Beauty's Duty
Beauty's Duty (1913) is a short uncompleted "playlet" by George Bernard Shaw. It is a dialogue between a man and his lawyer about the man's wife. The husband has traditional views on marriage. The wife is more idiosyncratic in her thinking.
Beauty's Duty | |
---|---|
Written by | George Bernard Shaw |
Date premiered | unperformed |
Original language | English |
Subject | A man is outraged by his wife's views on love |
Genre | comedy of manners |
Setting | A solicitor's office |
Characters
- Husband
- Solicitor
- Solicitor's clerk
Plot
The husband tells his lawyer that he needs to legally separate from his wife. The lawyer says he has no grounds for doing so, as his wife appears to have done nothing wrong. The husband says she has some extraordinary ideas. She believes that her beauty and charm are such that men fall in love with her easily. Since she has a talent for making men love her, it would be wrong not to use her talent on as many men as she can.
At this point the solicitor's clerk enters and says that a beautiful woman has just arrived. The solicitor asks who she is, but the clerk says it would have been a violation of her perfection to ask her name. The husband says it must be his wife trying out her "talent" on the clerk.
Productions
In its fragmentary form, the playlet was not intended for stage performance, and was left in an incomplete state. It was not published until 1934. According to A.M. Gibbs the playlet is influenced by the characterisation of Mr. Guppy in Dickens' novel Bleak House.[1]

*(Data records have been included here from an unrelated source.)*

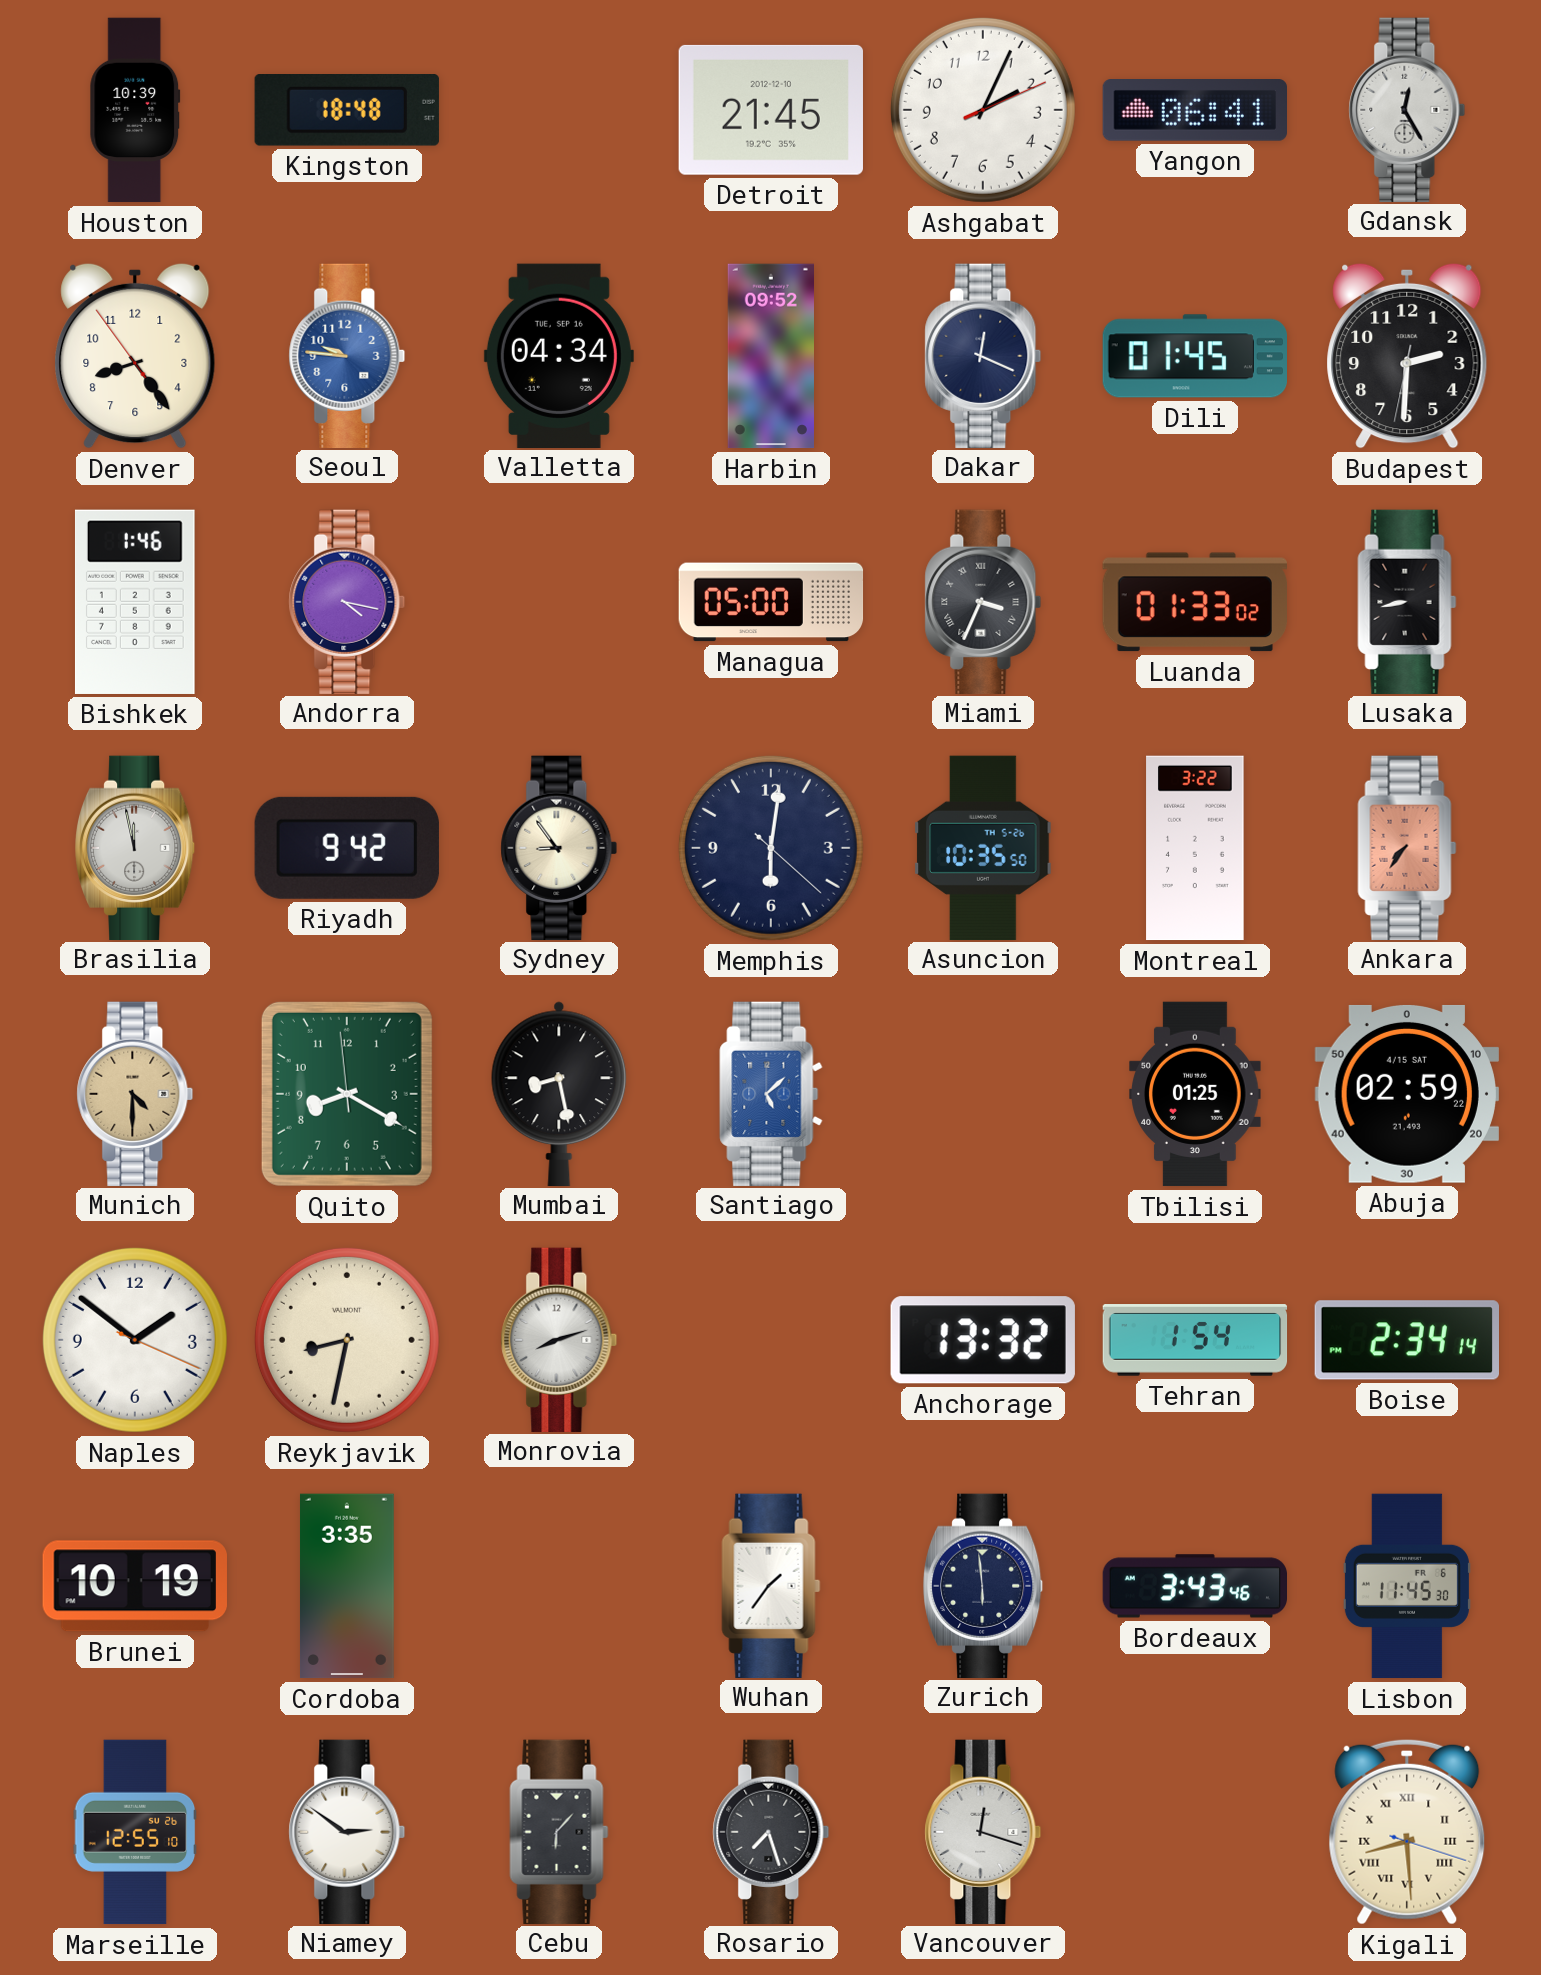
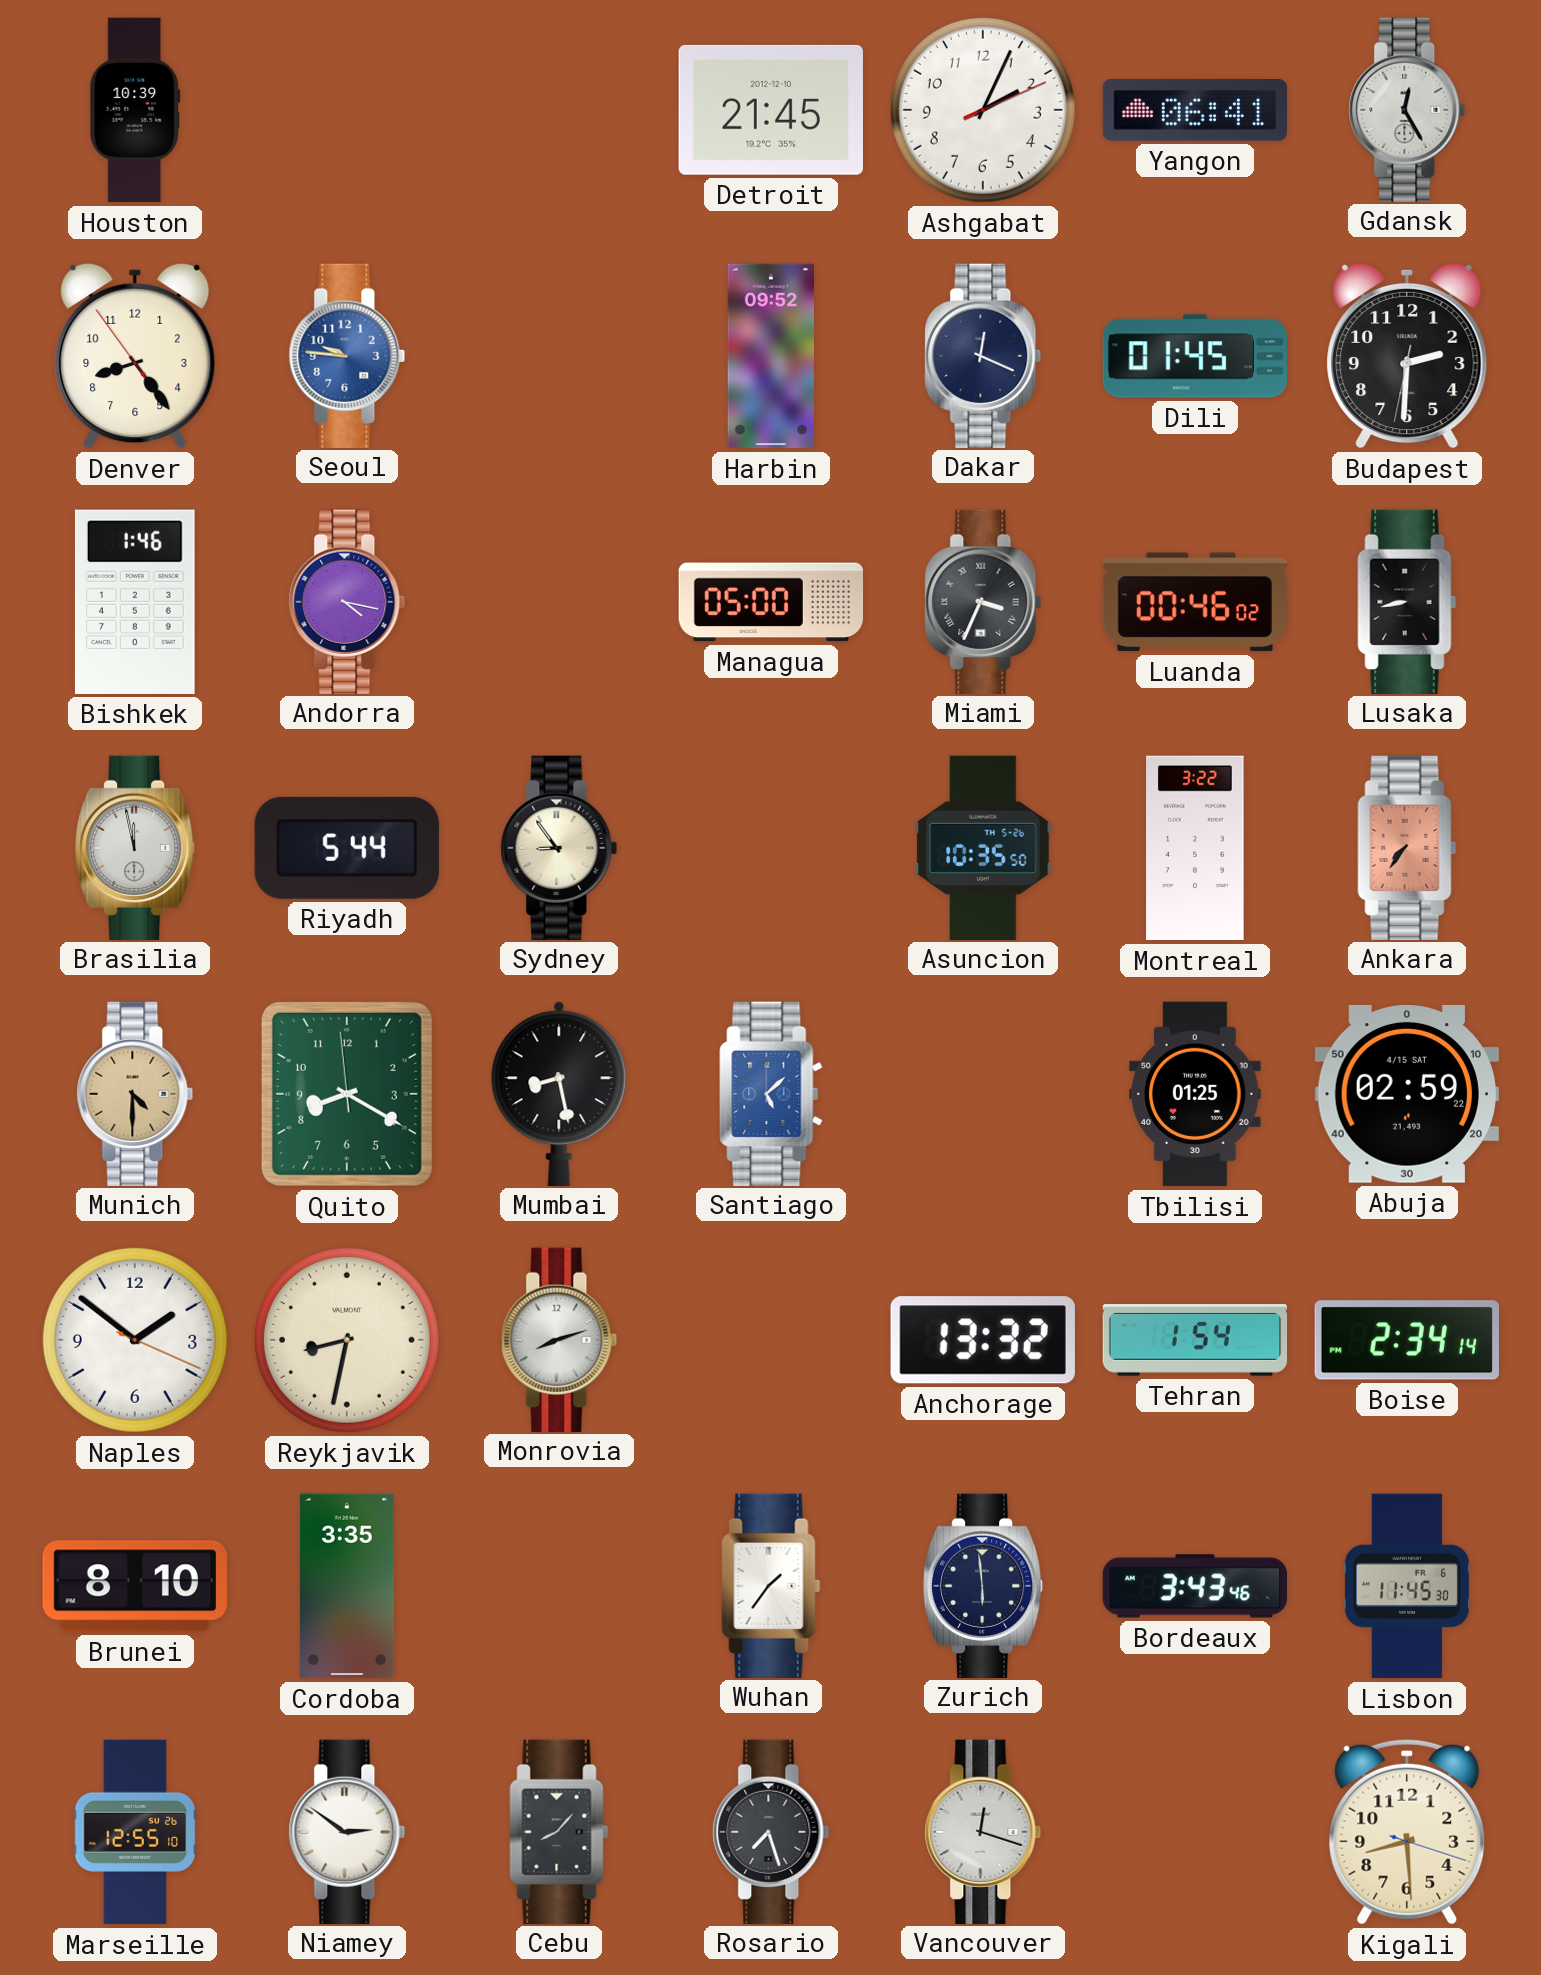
Kingston: 18:48 -> none
Valletta: 04:34 -> none
Luanda: 01:33 -> 00:46
Riyadh: 9:42 -> 5:44
Memphis: 6:01 -> none
Brunei: 10:19 -> 8:10
Cebu: 6:07 -> 8:07
Kigali numerals: Roman -> Arabic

During World War II the BBC planned to broadcast it in Arabic translation on the radio as part of a promotion of British culture in Arab countries. A writer was commissioned to flesh it out and provide a clear beginning and ending. Shaw was sent the English version of the proposed full text in December 1943. He wrote back in February 1944, apologising for the delay by saying that he must have been "speechless with amazement" that the BBC thought this was suitable: "how anyone with the faintest conception of the difference between Arabia and Bloomsbury could contemplate throwing B's D at the head of a Bedouin passes my understanding". The BBC replied that they were sure it "would have admirably beguiled the Bedouins", but dropped the production.[2]
References
- Gibbs, A.N., "Heartbreak House", in Bertolini, J.A. (ed), Shaw and Other Playwrights, Penn State Press, 1993, P.131.
- Conolly, Leonard, Bernard Shaw and the BBC, University of Toronto Press, 2009, p.128.